Core and Interconnect
At IDF we finally learned some more about the Skylake core architecture powering the 6th generation processors from Intel.
The Skylake architecture is Intel’s first to get a full release on the desktop in more than two years. While that might not seem like a long time in the grand scheme of technology, for our readers and viewers that is a noticeable change and shift from recent history that Intel has created with the tick-tock model of releases. Yes, Broadwell was released last year and was solid product, but Intel focused almost exclusively on the mobile platforms (notebooks and tablets) with it. Skylake will be much more ubiquitous and much more quickly than even Haswell.
Skylake represents Intel’s most scalable architecture to date. I don’t mean only frequency scaling, though that is an important part of this design, but rather in terms of market segment scaling. Thanks to brilliant engineering and design from Intel’s Israeli group Intel will be launching Skylake designs ranging from 4.5 watt TDP Core M solutions all the way up to the 91 watt desktop processors that we have already reviewed in the Core i7-6700K. That’s a range that we really haven’t seen before and in the past Intel has depended on the Atom architecture to make up ground on the lowest power platforms. While I don’t know for sure if Atom is finally trending towards the dodo once Skylake’s reign is fully implemented, it does make me wonder how much life is left there.

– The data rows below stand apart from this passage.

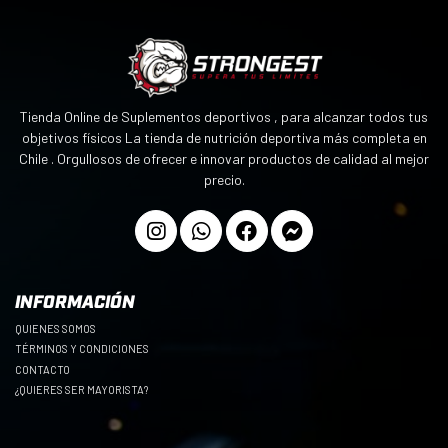
Tienda Online de Suplementos deportivos , para alcanzar todos tus
objetivos físicos La tienda de nutrición deportiva más completa en
Chile . Orgullosos de ofrecer e innovar productos de calidad al mejor
precio.
INFORMACIÓN
QUIENES SOMOS
TÉRMINOS Y CONDICIONES
CONTACTO
¿QUIERES SER MAYORISTA?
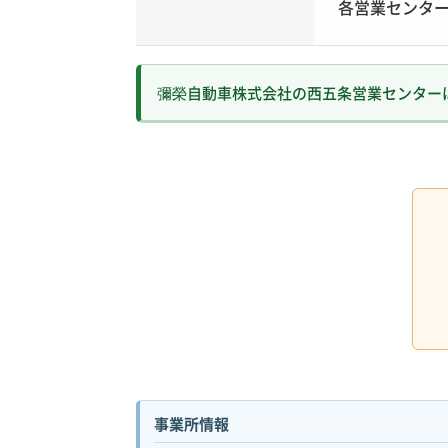
各営業センター
彌榮自動車株式会社の西五条営業センター
事業所情報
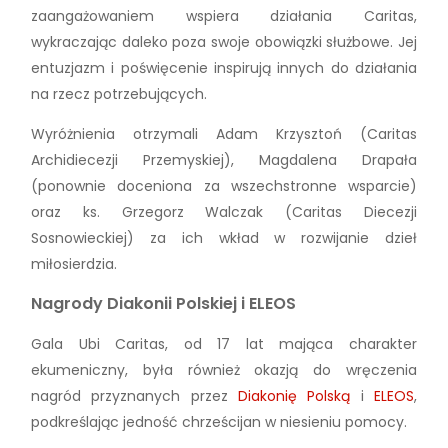
zaangażowaniem wspiera działania Caritas,
wykraczając daleko poza swoje obowiązki służbowe. Jej
entuzjazm i poświęcenie inspirują innych do działania
na rzecz potrzebujących.
Wyróżnienia otrzymali Adam Krzysztoń (Caritas
Archidiecezji Przemyskiej), Magdalena Drapała
(ponownie doceniona za wszechstronne wsparcie)
oraz ks. Grzegorz Walczak (Caritas Diecezji
Sosnowieckiej) za ich wkład w rozwijanie dzieł
miłosierdzia.
Nagrody Diakonii Polskiej i ELEOS
Gala Ubi Caritas, od 17 lat mająca charakter
ekumeniczny, była również okazją do wręczenia
nagród przyznanych przez
Diakonię Polską
i
ELEOS
,
podkreślając jedność chrześcijan w niesieniu pomocy.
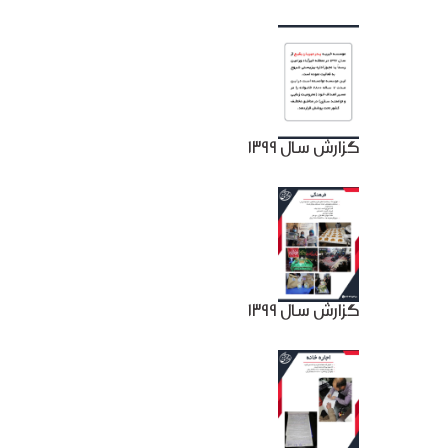
گزارش سال 1399
گزارش سال 1399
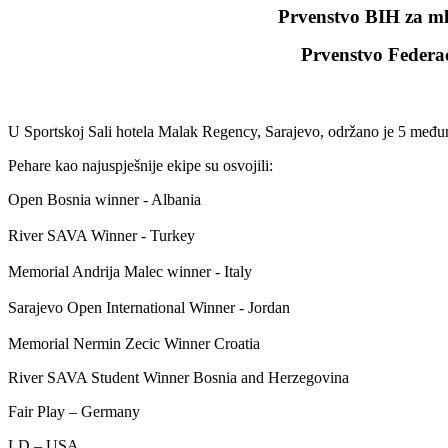
Prvenstvo BIH za mla
Prvenstvo Federa
U Sportskoj Sali hotela Malak Regency, Sarajevo, održano je 5 među
Pehare kao najuspješnije ekipe su osvojili:
Open Bosnia winner - Albania
River SAVA Winner - Turkey
Memorial Andrija Malec winner - Italy
Sarajevo Open International Winner - Jordan
Memorial Nermin Zecic Winner Croatia
River SAVA Student Winner Bosnia and Herzegovina
Fair Play – Germany
LD – USA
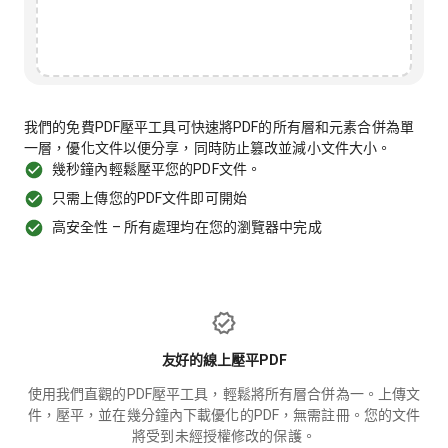
我們的免費PDF壓平工具可快速將PDF的所有層和元素合併為單
一層，優化文件以便分享，同時防止篡改並減小文件大小。
幾秒鐘內輕鬆壓平您的PDF文件。
只需上傳您的PDF文件即可開始
高安全性 – 所有處理均在您的瀏覽器中完成
友好的線上壓平PDF
使用我們直觀的PDF壓平工具，輕鬆將所有層合併為一。上傳文
件，壓平，並在幾分鐘內下載優化的PDF，無需註冊。您的文件
將受到未經授權修改的保護。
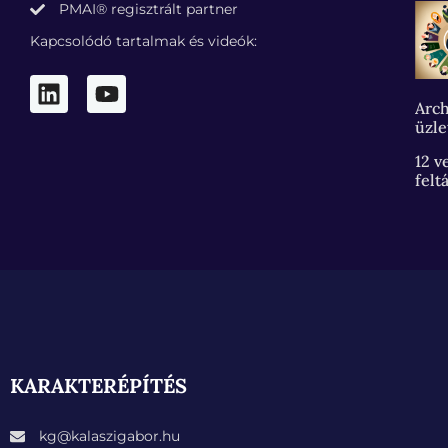
PMAI® regisztrált partner
Kapcsolódó tartalmak és videók:
Arch
üzle
12 v
felt
KARAKTERÉPÍTÉS
kg@kalaszigabor.hu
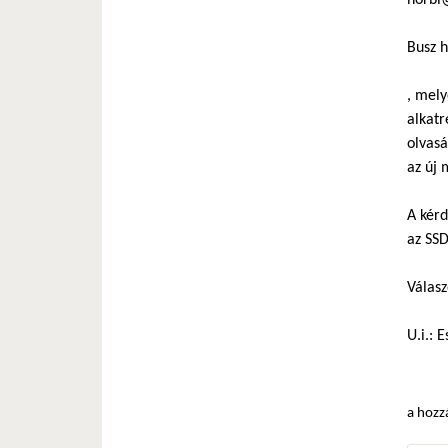
norbi
Busz h
, mely
alkatr
olvasá
az új 
A kér
az SS
Válasz
U.i.:
a hozz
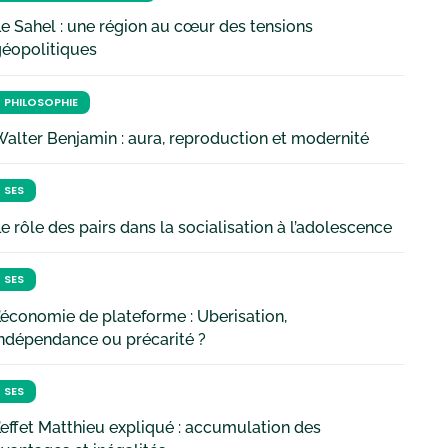
e Sahel : une région au cœur des tensions
géopolitiques
PHILOSOPHIE
alter Benjamin : aura, reproduction et modernité
SES
e rôle des pairs dans la socialisation à l’adolescence
SES
’économie de plateforme : Uberisation,
ndépendance ou précarité ?
SES
’effet Matthieu expliqué : accumulation des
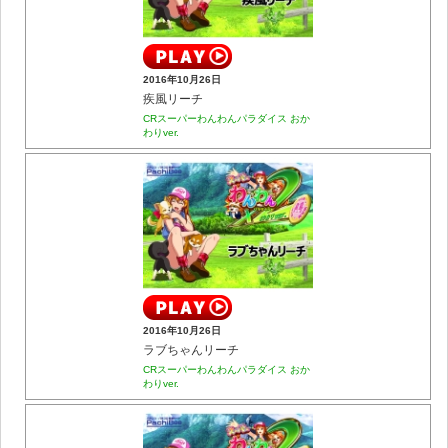
2016年10月26日
疾風リーチ
CRスーパーわんわんパラダイス おか
わりver.
2016年10月26日
ラブちゃんリーチ
CRスーパーわんわんパラダイス おか
わりver.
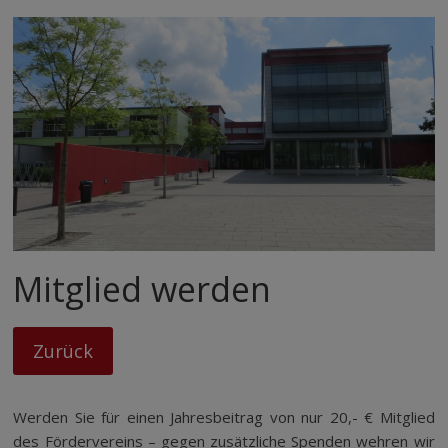
Mitglied werden
Werden Sie für einen Jahresbeitrag von nur 20,- € Mitglied
des Fördervereins – gegen zusätzliche Spenden wehren wir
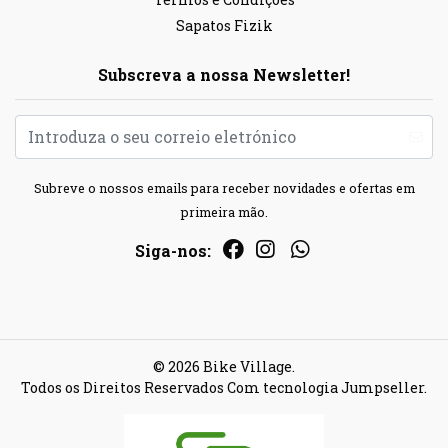
Sapatos Fizik
Subscreva a nossa Newsletter!
Subreve o nossos emails para receber novidades e ofertas em
primeira mão.
Siga-nos:
© 2026 Bike Village.
Todos os Direitos Reservados
Com tecnologia Jumpseller
.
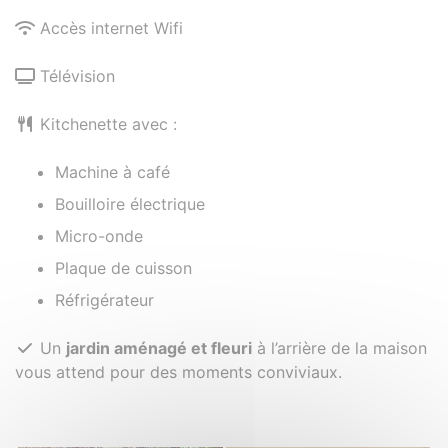
Accès internet Wifi
Télévision
Kitchenette avec :
Machine à café
Bouilloire électrique
Micro-onde
Plaque de cuisson
Réfrigérateur
Un
jardin aménagé et fleuri
à l’arrière de la maison
vous attend pour des moments conviviaux.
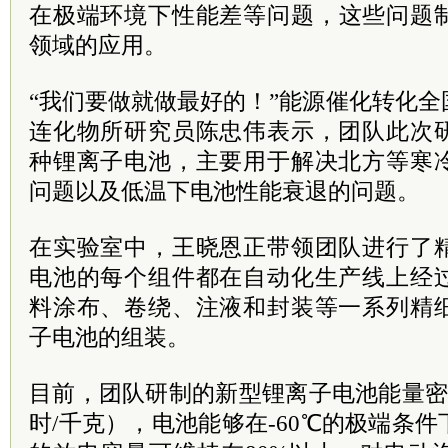
在
极端
环境下性能差等问题，这些问题
领域的应用。
“我们要做就做最好的！”能源催化转化
连化物所研究员陈忠伟表示，团队此次
种锂离子电池，主要用于解决北方等寒
问题以及低温下电池性能衰退的问题。
在实验室中，王晓恩正带领团队进行了
电池的每个组件都在自动化生产线上经
料涂布、卷绕、注液和封装等一系列精
子电池的组装。
目前，团队研制的新型锂离子电池能量密度高
时/千克），电池能够在-60℃的极端条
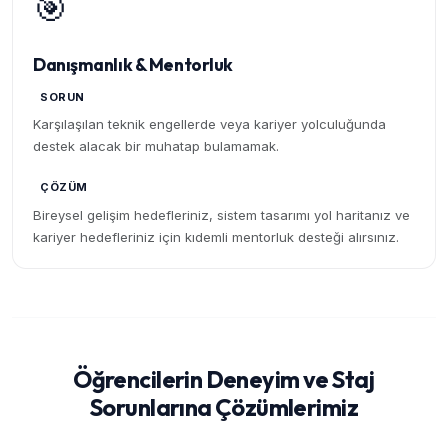
🎯
Danışmanlık & Mentorluk
SORUN
Karşılaşılan teknik engellerde veya kariyer yolculuğunda
destek alacak bir muhatap bulamamak.
ÇÖZÜM
Bireysel gelişim hedefleriniz, sistem tasarımı yol haritanız ve
kariyer hedefleriniz için kıdemli mentorluk desteği alırsınız.
Öğrencilerin Deneyim ve Staj
Sorunlarına Çözümlerimiz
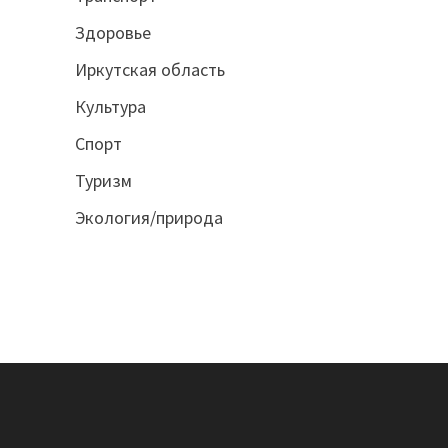
Здоровье
Иркутская область
Культура
Спорт
Туризм
Экология/природа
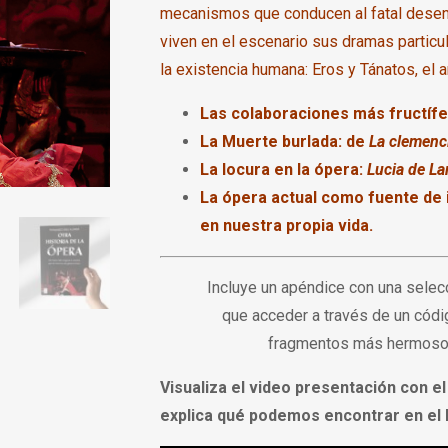
mecanismos que conducen al fatal desen
viven en el escenario sus dramas particu
la existencia humana: Eros y Tánatos, el 
Las colaboraciones más fructífer
La Muerte burlada: de
La clemenci
La locura en la ópera:
Lucia de L
La ópera actual como fuente de 
en nuestra propia vida.
Incluye un apéndice con una selecc
que acceder a través de un códig
fragmentos más hermosos 
Visualiza el v
ideo presentación con e
explica qué podemos encontrar en el l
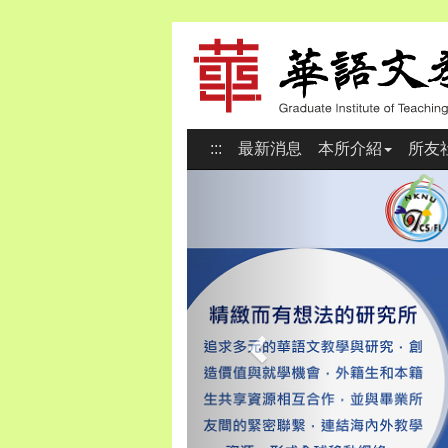
:::
最新消息
本所介紹
所友
Previous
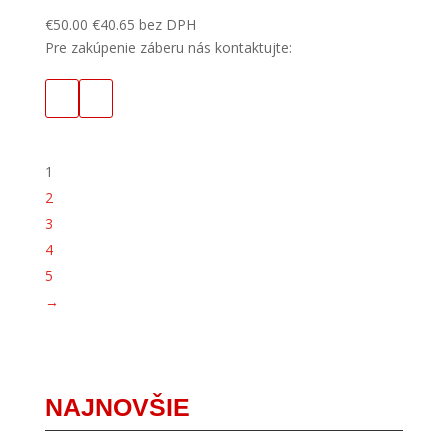
€
50.00
€
40.65
bez DPH
Pre zakúpenie záberu nás kontaktujte:
1
2
3
4
5
→
NAJNOVŠIE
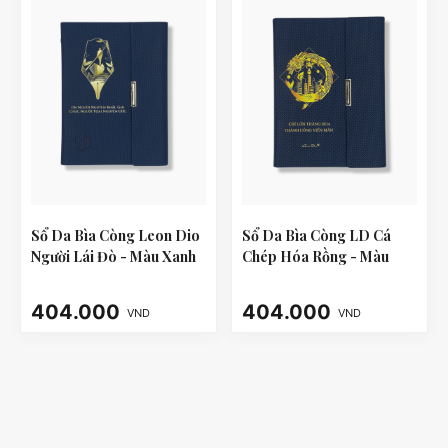
Sổ Da Bìa Còng Leon Dio
Sổ Da Bìa Còng LD Cá
Người Lái Đò - Màu Xanh
Chép Hóa Rồng - Màu
Xanh
404.000
404.000
VND
VND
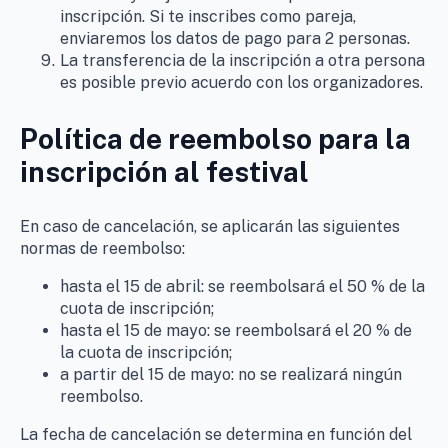
inscripción. Si te inscribes como pareja,
enviaremos los datos de pago para 2 personas.
La transferencia de la inscripción a otra persona
es posible previo acuerdo con los organizadores.
Política de reembolso para la
inscripción al festival
En caso de cancelación, se aplicarán las siguientes
normas de reembolso:
hasta el 15 de abril: se reembolsará el 50 % de la
cuota de inscripción;
hasta el 15 de mayo: se reembolsará el 20 % de
la cuota de inscripción;
a partir del 15 de mayo: no se realizará ningún
reembolso.
La fecha de cancelación se determina en función del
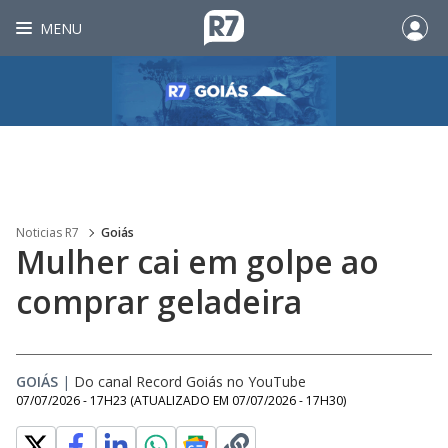
MENU
Noticias R7
Goiás
Mulher cai em golpe ao
comprar geladeira
GOIÁS
|
Do canal Record Goiás no YouTube
07/07/2026 - 17H23
(ATUALIZADO EM
07/07/2026 - 17H30
)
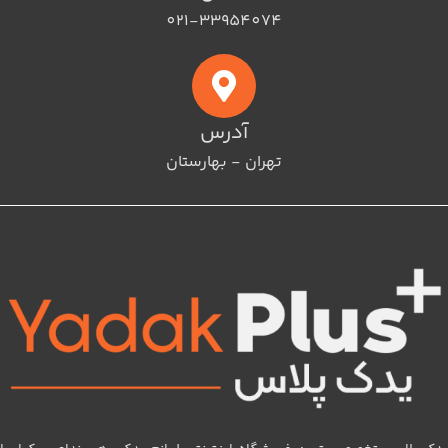
021-33954074
آدرس
تهران - بهارستان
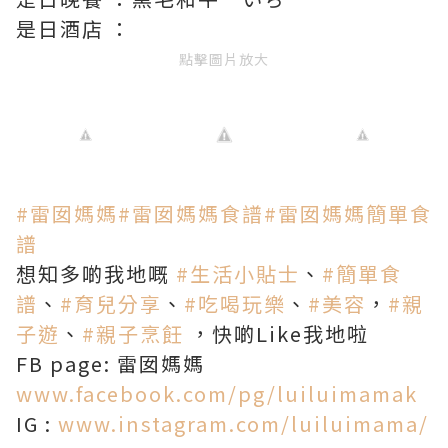
是日酒店 ：
點擊圖片放大
#
雷囡媽媽
#
雷囡媽媽食譜
#
雷囡媽媽簡單食
譜
想知多啲我地嘅
#
生活小貼士
、
#
簡單食
譜
、
#
育兒分享
、
#
吃喝玩樂
、
#
美容
，
#
親
子遊
、
#
親子烹飪
，快啲Like我地啦
FB page: 雷囡媽媽
www.facebook.com/pg/luiluimamak
IG :
www.instagram.com/luiluimama/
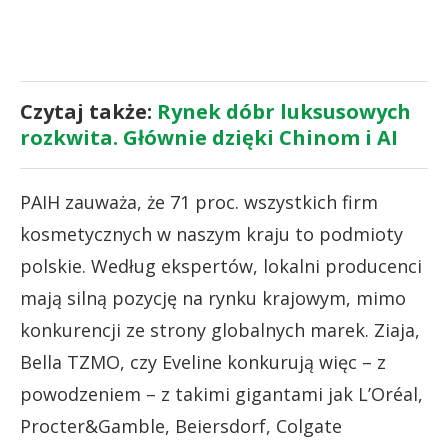
Czytaj także:
Rynek dóbr luksusowych
rozkwita. Głównie dzięki Chinom i AI
PAIH zauważa, że 71 proc. wszystkich firm
kosmetycznych w naszym kraju to podmioty
polskie. Według ekspertów, lokalni producenci
mają silną pozycję na rynku krajowym, mimo
konkurencji ze strony globalnych marek. Ziaja,
Bella TZMO, czy Eveline konkurują więc – z
powodzeniem – z takimi gigantami jak L’Oréal,
Procter&Gamble, Beiersdorf, Colgate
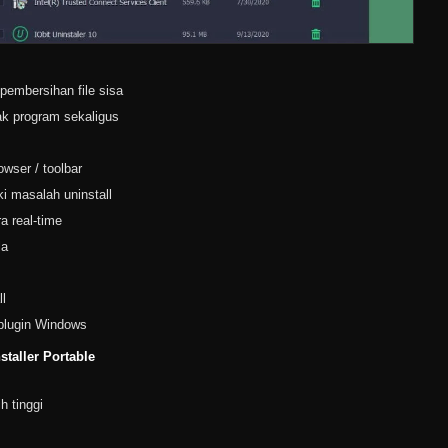
embersihan file sisa
ak program sekaligus
wser / toolbar
ki masalah uninstall
a real-time
la
l
plugin Windows
taller Portable
h tinggi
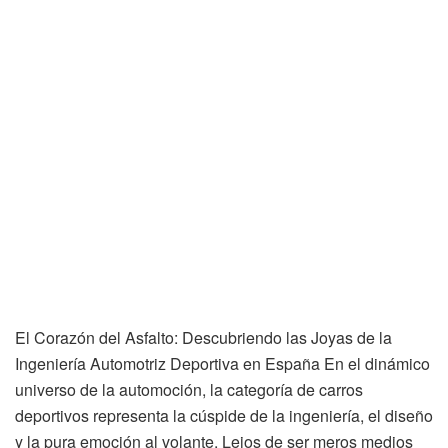
El Corazón del Asfalto: Descubriendo las Joyas de la
Ingeniería Automotriz Deportiva en España En el dinámico
universo de la automoción, la categoría de carros
deportivos representa la cúspide de la ingeniería, el diseño
y la pura emoción al volante. Lejos de ser meros medios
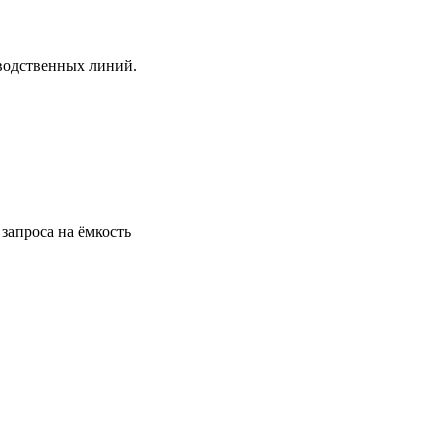
водственных линий.
запроса на ёмкость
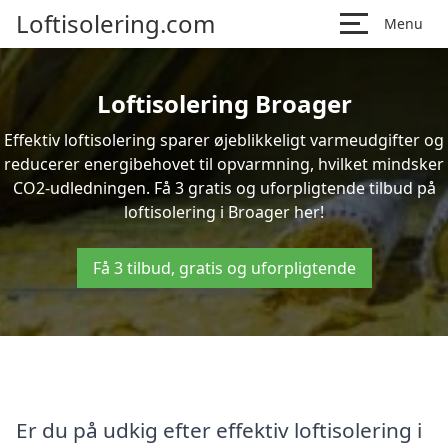
Loftisolering.com
Menu
Loftisolering Broager
Effektiv loftisolering sparer øjeblikkeligt varmeudgifter og
reducerer energibehovet til opvarmning, hvilket mindsker
CO2-udledningen. Få 3 gratis og uforpligtende tilbud på
loftisolering i Broager her!
Få 3 tilbud, gratis og uforpligtende
Er du på udkig efter effektiv loftisolering i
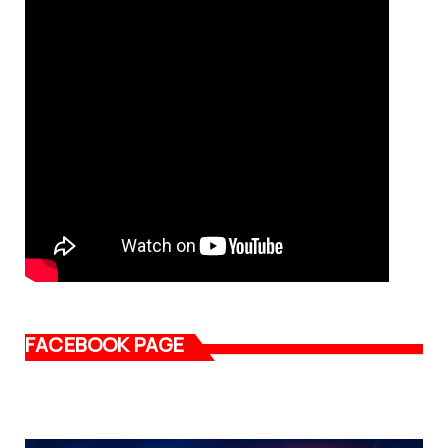
FACEBOOK PAGE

Scalability also refers to the package size – something that ensures that the designs the engineers created can actually be built and run in the platform segments they are targeting. Starting with the desktop designs for LGA platforms (DIY market) that fits on a 1400 mm2 design on the 91 watt TDP implementation Intel is scaling all the way down to 330 mm2 in a BGA1515 package for the 4.5 watt TDP designs. Only with a total product size like that can you hope to get Skylake in a form factor like the Compute Stick – which is exactly what Intel is doing. And note that the smaller packages require the inclusion of the platform IO chip as well, something that H- and S-series CPUs can depend on the motherboard to integrate.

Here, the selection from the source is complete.